Даже Фёдор Вадимович Стариков, который готовился тоже вылетать в Москву по окончании летнего сезона археологических исследований, пригласил Евгения Николаевича с Настасьей Алексеевной в научный комплекс на свои и их проводы командой учёных. Там они сидели большой компанией в доме геологов у камина, пили вино и водку, а Евгений Николаевич прочитал по случаю написанные стихи:
Прощайте, хладные долины,
меж гор застывшие в снегах,
где то суровый, то игривый
летает ветер на крылах.
Он то запенит моря волны,
то засвистит в разбойный свист,
и молча слушают лишь горы,
как в горный горн горнит горнист.
Последний раз лечу над негой,
как дев белеющих, снегов.
Мне не забыть под южным небом
очарованья их оков.
Прощайте, холодные долы -
оленям полярным приют,
где ночи так тянутся долго,
рассветы так долго идут.
Но если придут, не уходят,
засев на макушках у гор.
И солнце цепляет на всходе
за небо лучистый багор.
Я жил здесь и жил не напрасно.
В суровости прожитых лет
я понял: и ночи прекрасны,
коль знаешь, что будет рассвет.
Слушавшие дружно зааплодировали, а геолог Виктор, молодой, но уже кандидат наук, сняв большие очки, заметил:
– Хорошие стихи, Евгений Николаевич, только какие-то пессимистичные. Вы же не навсегда уезжаете. Раз будете работать в тресте, то придётся временами сюда снова приезжать. А вы пишете так, как будто навсегда покидаете эти места.
– Ты прав Виктор, – ответил Евгений Николаевич несколько раздумчиво. – Но я пишу стихи чувствами, а не практическими соображениями. Что будет дальше, увидим.
– А, между прочим, Настасья Алексеевна тоже пишет стихи. Давайте послушаем, что она чувствует, – предложил Фёдор Вадимович. – Заодно и выпьем за неё отдельно, как за единственную среди нас сегодня женщину.

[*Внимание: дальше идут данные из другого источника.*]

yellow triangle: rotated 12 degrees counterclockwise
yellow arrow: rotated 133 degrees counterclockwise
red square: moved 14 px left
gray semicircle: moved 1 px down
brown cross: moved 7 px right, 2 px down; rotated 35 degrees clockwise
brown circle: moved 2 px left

Улыбки коснулись каждого сидящего за столом. Это были и три геолога, и два метеоролога, и один пожилой уже гляциолог, и четыре археолога. Все подняли рюмки в ожидании, что скажет Настенька. А она поднялась, посмотрев на пылающий жарко камин, и обведя потом всех присутствующих взглядом, проговорила:
– Я не стану соревноваться с Евгением Николаевичем, но прочитаю всего восемь строк о своих чувствах к милому мне человеку, которые я ему ещё не читала – И она глядя теперь уже только на него сверху вниз, не спеша, продекламировала:
И снег срывался по касательной,
Касаясь глаз моих и щёк.
и стала вся земля красавицей.
Красавца принца б мне ещё.
И ты пришёл ко мне, красавец,
из этой снежной кутерьмы.
Девчонкам всем другим на зависть,
как в снежной сказке будем мы.
– За такое откровение грех не выпить, – закричал Виктор. Все потянулись рюмками к Настеньке и поднявшемуся Евгению Николаевичу.

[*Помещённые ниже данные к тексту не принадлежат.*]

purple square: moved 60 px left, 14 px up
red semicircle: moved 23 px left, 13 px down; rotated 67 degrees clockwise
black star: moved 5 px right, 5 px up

– Горько! Горько! – раздалось весело за столом.
Смеясь, пара поцеловалась.
Фёдор Вадимович сидел напротив у самого камина. Когда он поднялся, пылающий рядом огонь стал отбрасывать большую почти до потолка тень, слегка скрадываемую висящей с потолка но немного в стороне электрической лампочкой. Никто, впрочем, не замечал игру теней. Все со вниманием слушали, о чём скажет профессор, каждый сезон приезжающий на архипелаг с группой археологов, чтобы найти всё больше и больше артефактов, подтверждающих то, что первыми здесь были русские поморы. И сейчас он не умолчал о них, хотя говорил о другом.

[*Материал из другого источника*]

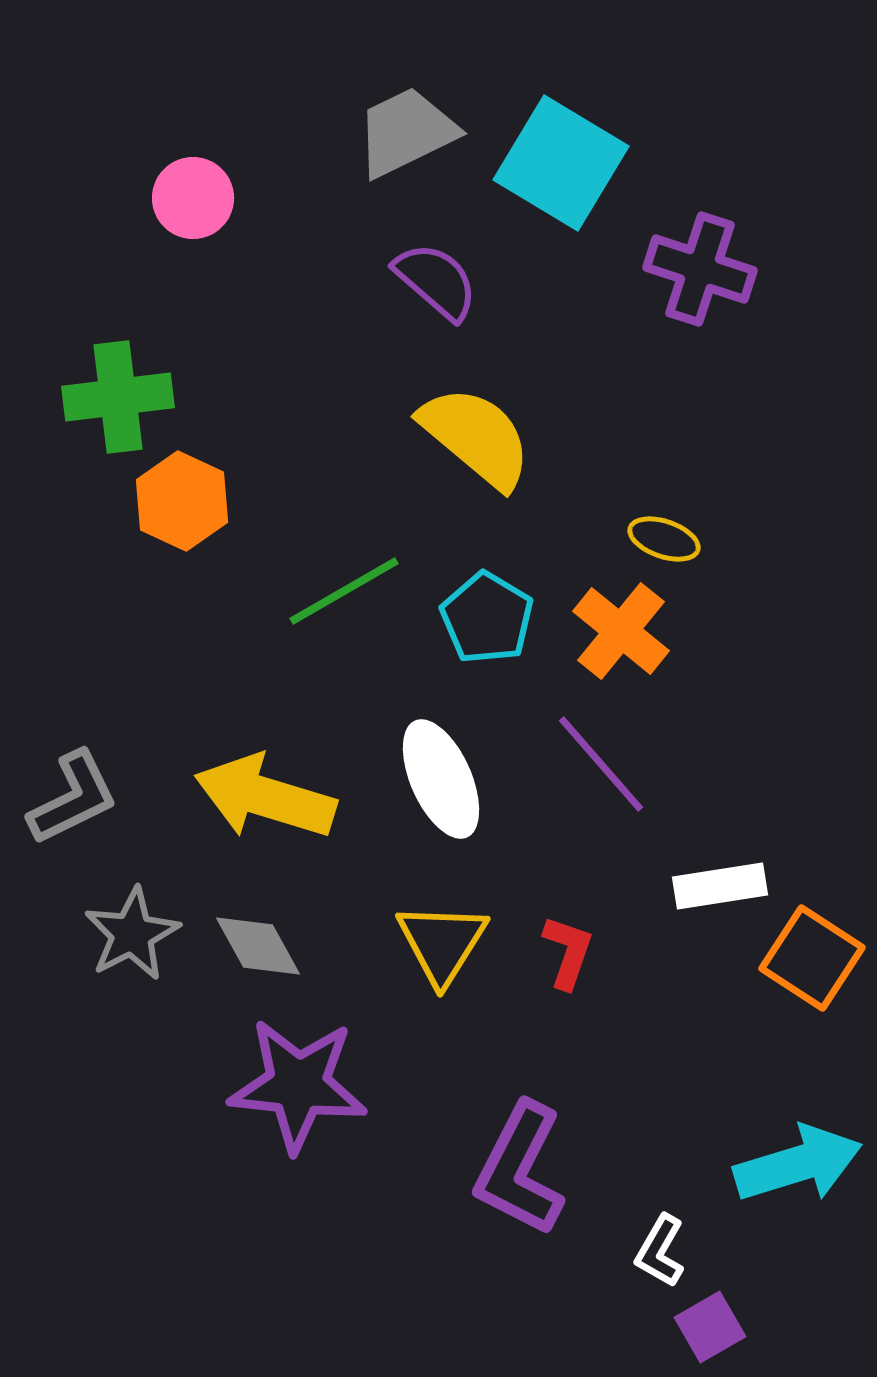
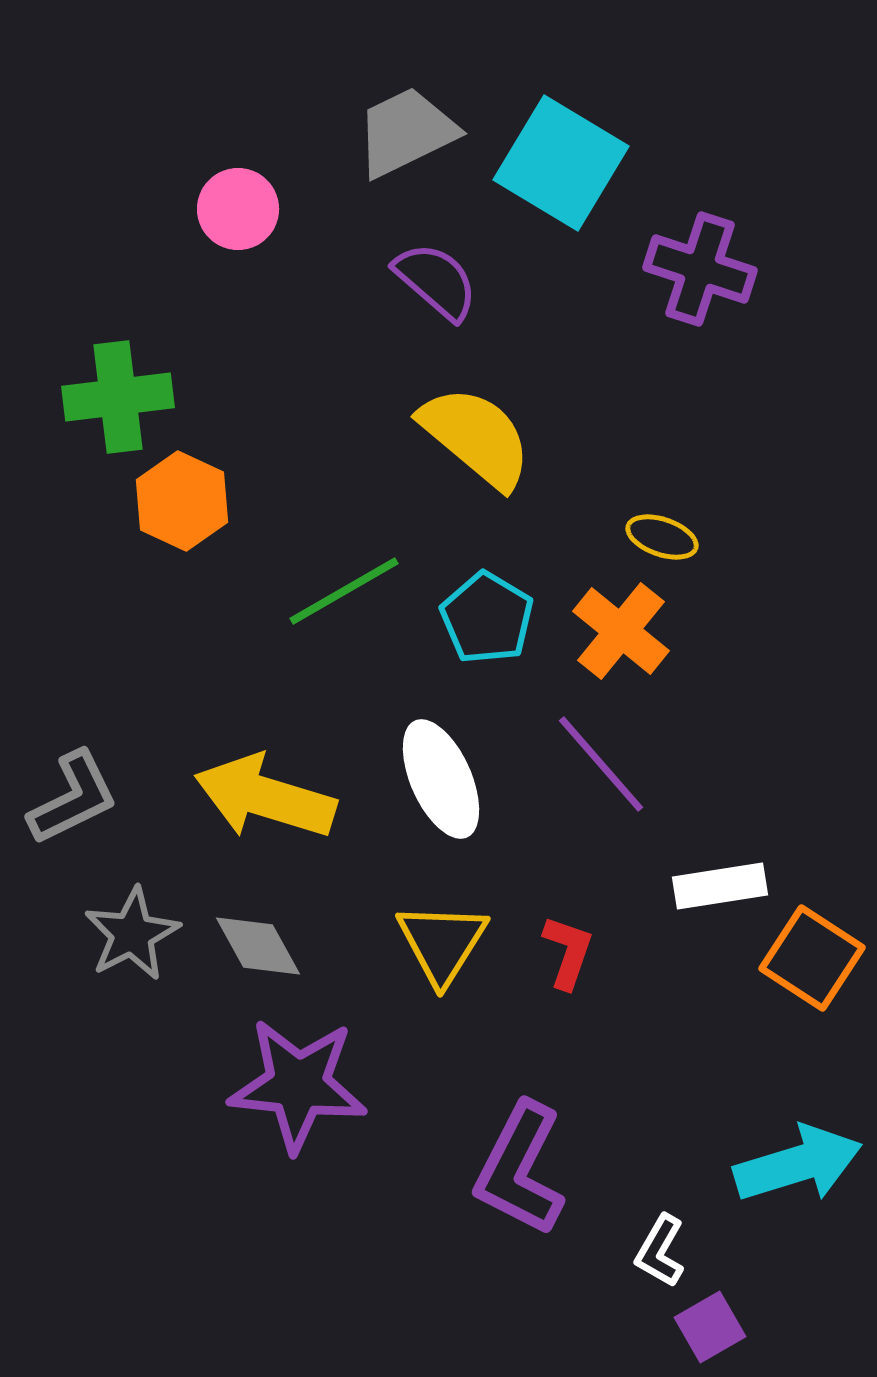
pink circle: moved 45 px right, 11 px down
yellow ellipse: moved 2 px left, 2 px up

– Я смотрю на Настасью Алексеевну и не могу не сказать о своём восхищении нашей красавицей русской женщиной. Наверное, именно такие простые, совершенно бескорыстные российские, не побоюсь сказать, бабы в деревянных избах рожали русских поморов, которые, преодолевая штормы и ураганы, льды и морозы, ходили на далёкий Грумант не приключений и золота ради, а во имя славы своего отечества. Не знаю, как бы и когда мы открыли наш музей «Помор», если бы не помощь Настасьи Алексеевны. Все, кто приходят сегодня в наш музей, даже не задумываются над тем, что каждая надпись на английском языке, сопровождающая экспонаты, выполнена этой замечательной женщиной совершенно бесплатно. Мы ей ничего не платили, а она работала, как истинный энтузиаст. Ею переведен и путеводитель по музею. А разве она обязана была это делать? Нет, конечно, однако тем самым она оставляет о себе память в Баренцбурге на долгие годы. Вот именно такой честной, с открытой душой, готовой всем помочь и должна быть русская женщина. Мы видим, что Настасья Алексеевна скоро собирается рожать. И я хочу пожелать ей и Евгению Николаевичу, чтобы их ребёнок родился и вырос, не смотря ни на что, настоящим человеком, таким, как его родители, таким, какими были настоящие герои – русские поморы.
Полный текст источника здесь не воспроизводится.